After the Dissolution, Possingworth Manor was eventually sold to Sir Humphrey Offley in 1635 and he was the first to build a manor house within the grounds of Possingworth. His son Thomas rebuilt the house in 1657. This house still stands largely intact 1km to the Southwest of the Holy Cross Priory as a stone gabled manor of Jacobean design.
Two centuries later, Possingworth Manor was sold to Louis Huth in 1864. Louis Huth was the son and heir of Frederick Huth, who founded the Frederick Huth and Co Bank after escaping the Napoleonic invasion of Hamburg in the early 9th Century.
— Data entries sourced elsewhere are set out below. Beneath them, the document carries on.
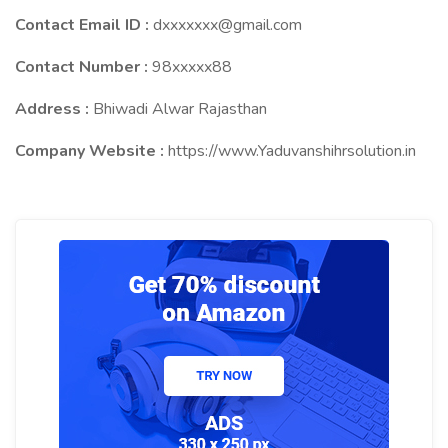
Contact Email ID :
dxxxxxxx@gmail.com
Contact Number :
98xxxxx88
Address :
Bhiwadi Alwar Rajasthan
Company Website :
https://www.Yaduvanshihrsolution.in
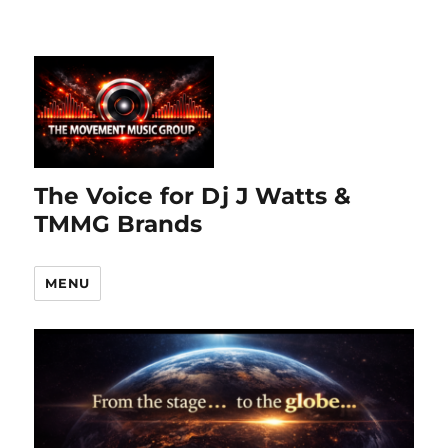
The Voice for Dj J Watts &
TMMG Brands
MENU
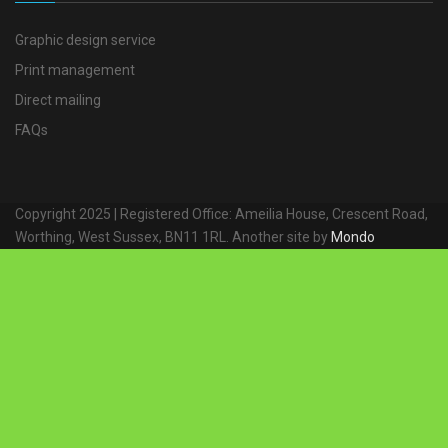
Graphic design service
Print management
Direct mailing
FAQs
Copyright 2025 | Registered Office: Ameilia House, Crescent Road,
Worthing, West Sussex, BN11 1RL. Another site by
Mondo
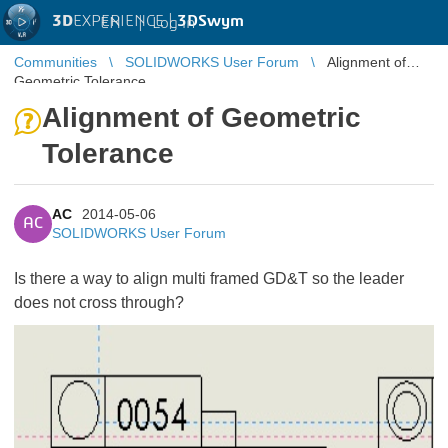
3D
EXPERIENCE |
3DSwym
EN
|
Log in
Communities
SOLIDWORKS User Forum
Alignment of
Geometric Tolerance
Alignment of Geometric
Tolerance
AC
2014-05-06
AC
SOLIDWORKS User Forum
Is there a way to align multi framed GD&T so the leader
does not cross through?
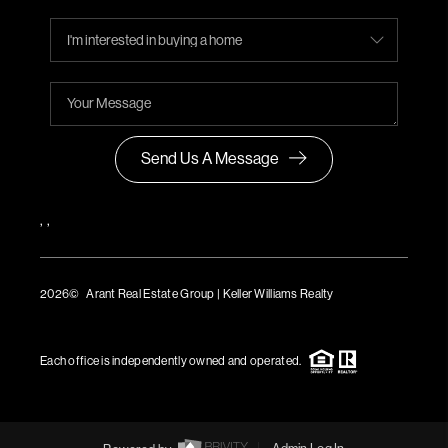
Send Us A Message
,
,
2026
© Arant Real Estate Group | Keller Williams Realty
TREC Consumer Protection Notice
TREC Information About Brokerage Services
Each office is independently owned and operated.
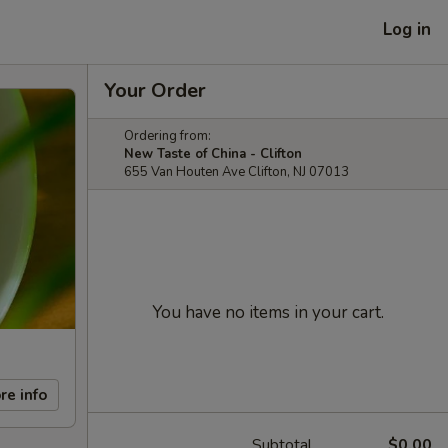
Log in
Your Order
Ordering from:
New Taste of China - Clifton
655 Van Houten Ave Clifton, NJ 07013
You have no items in your cart.
re info
Subtotal
$0.00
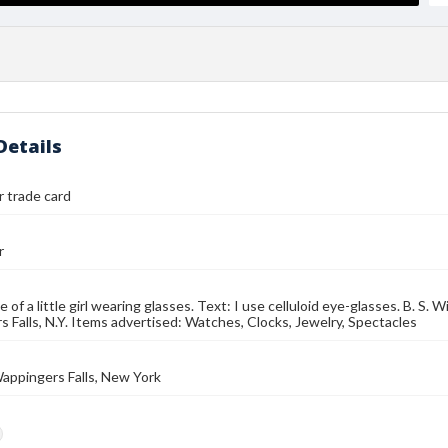
Details
r trade card
r
 of a little girl wearing glasses. Text: I use celluloid eye-glasses. B. S.
 Falls, N.Y. Items advertised: Watches, Clocks, Jewelry, Spectacles
Wappingers Falls, New York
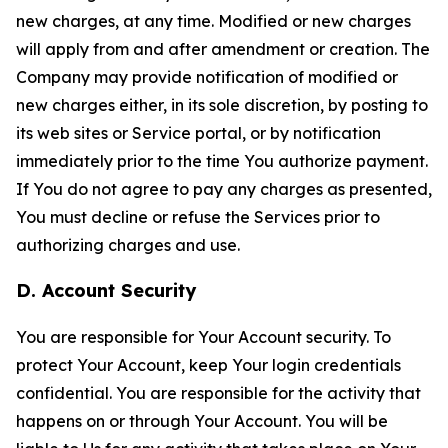
new charges, at any time. Modified or new charges
will apply from and after amendment or creation. The
Company may provide notification of modified or
new charges either, in its sole discretion, by posting to
its web sites or Service portal, or by notification
immediately prior to the time You authorize payment.
If You do not agree to pay any charges as presented,
You must decline or refuse the Services prior to
authorizing charges and use.
D. Account Security
You are responsible for Your Account security. To
protect Your Account, keep Your login credentials
confidential. You are responsible for the activity that
happens on or through Your Account. You will be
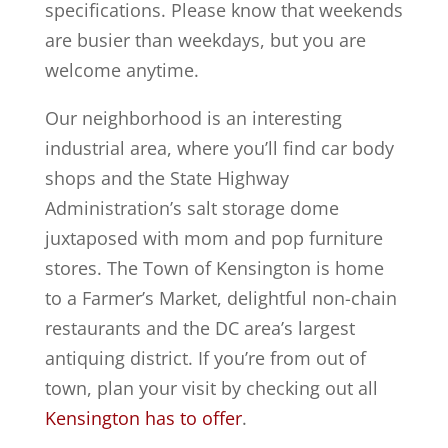
specifications. Please know that weekends
are busier than weekdays, but you are
welcome anytime.
Our neighborhood is an interesting
industrial area, where you’ll find car body
shops and the State Highway
Administration’s salt storage dome
juxtaposed with mom and pop furniture
stores. The Town of Kensington is home
to a Farmer’s Market, delightful non-chain
restaurants and the DC area’s largest
antiquing district. If you’re from out of
town, plan your visit by checking out all
Kensington has to offer
.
Louis Huth commissioned the building of a new house km north east of the Jacobean Manor House. The new house was designed by Matthew Digby Wyatt at a cost of £60,000. Digby was a famous art historian as well as a prominent architect in the mid 9th Century.
The house was built by a local construction firm Alexander Cheale from Uckfield and was completed in 1866.
The design was a highly ornate, neo-Gothic mansion built predominantly of red brick with York stone dressings and a slate roof in a U-shaped layout. The house contained 42 bedrooms, large oak panelled reception rooms and a conservatory named the Winter Garden.
There was also a large picture gallery. Louis Huth was a passionate art collector and his house was designed to display artwork at its best. A large picture gallery on the ground floor was designed specifically to exhibit his most treasured artworks.
During the First World War Possingworth Manor was used as a convalescence home for wounded soldiers. After being converted into a hotel during the 1920s and 1930s, the manor became a temporary home to Canadian Army Officers and soldiers camped in the grounds.
Possingworth was also the venue of a secret meeting between Major Generals Montgomery and Eisenhower in 1942. There they laid plans for the cross-channel invasion that was to take place two years later.
In the latter of stages of the war, two flying bombs landed in the grounds of Possingworth Park Hotel. One hit the west lawn and the impact destroyed the Winter Garden.
After the war, Possingworth Estate was divided up. In 1946, Possingworth Park Estate Ltd applied for planning permission for residential and leisure development. The mansion and gardens were purchased by monks of the Augustinian Order in the 1950s for use as a training school for men entering priesthood.
In 1964 the mansion and gardens were sold to House of Hospitality Ltd for the Benedictine Sisters of Grace and Compassion to establish a home for the elderly. The property was renamed Holy Cross Priory.